Ponad 2 metry wysokości mogą osiągać niektóre odmiany lilii, m.in., takie rodzaje tych kwiatów można było podziwiać w czasie weekendu w Kieleckim Centrum Kultury. 32. Wystawę Lilii odwiedziło mnóstwo mieszkańców Kielc. Państwo Barbara i Bolesław Iwanowie przyszli w konkretnym celu, chcieli znaleźć nowe gatunki, które zasadzą w swoim ogrodzie.
– Mamy różne ich rodzaje i sobie porównujemy. Decyzję o tym, którą odmianę posadzimy, zostawiam żonie. Ja jestem od dbania o trawę i wykonywania poleceń – żartował pan Bolesław.

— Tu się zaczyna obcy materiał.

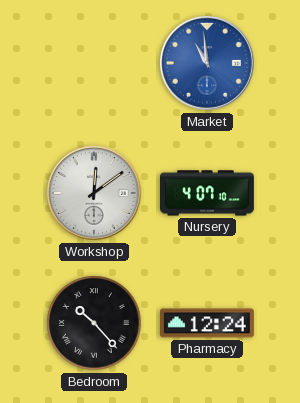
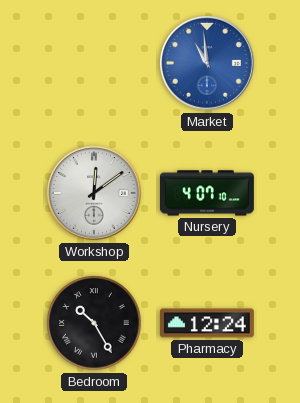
Bedroom: 10:23 -> 10:25
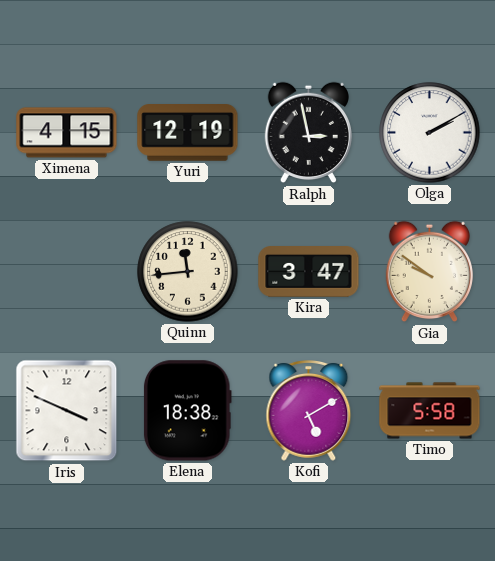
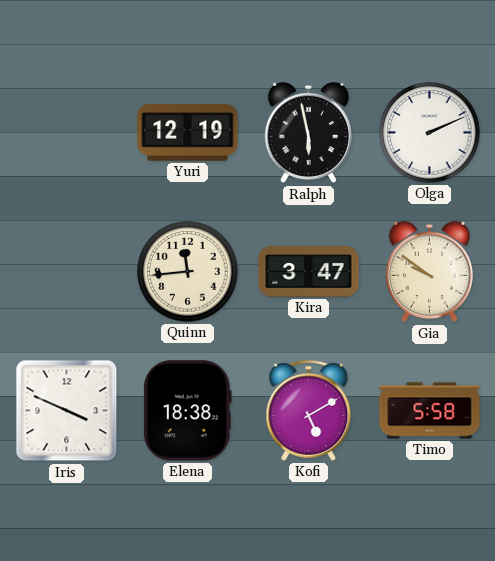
Ximena: 4:15 -> none
Ralph: 2:58 -> 5:58
Olga: 2:10 -> 2:11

Zbigniew Kwiatkowski z Ostrowca Świętokrzyskiego na swojej działce ma bardzo różne gatunki kwiatów, ale nie ukrywa, że wśród ulubionych są właśnie lilie. Zaletą tych roślin jest to, że są dość łatwe w hodowli, wrażenie robią również ich piękne kolory. Jak mówi Zbigniew Kwiatkowski to idealne kwiaty do uprawy.

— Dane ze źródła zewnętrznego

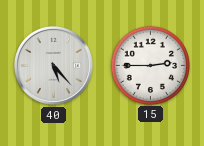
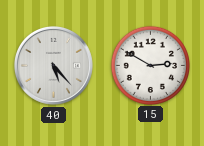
15: 2:45 -> 2:50
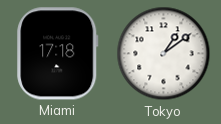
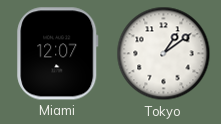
Miami: 17:18 -> 12:07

– Lilie są wdzięczne, kwitną nawet do dwóch miesięcy. Powinny mieć ziemię lekko kwaśną i sadzimy je głęboko. Najlepiej, by cebulka była przykryta 20-centymetrową warstwą gleby. Czasem słyszę, że wystarczy 3-centymetrową, zapewniam, że to za mało - radził Zbigniew Kwiatkowski.
W tym roku lilii jest mniej niż zwykle, bowiem zaszkodziła im pogoda. Kwietniowe przymrozki oraz deszczowy maj sprawiły, że wiele cebulek tych roślin zostało zniszczonych. Lilie można rozmnażać też z nasion, ale część odmian w ten sposób w ogóle nie wyrośnie, a te, którym się to uda, będą bardzo różne kolorystycznie.
Jak mówi Zbigniew Kwiatkowski, ze 100 nasion z jednej rośliny nie uda się uzyskać dwóch lilii o takich samych kwiatach.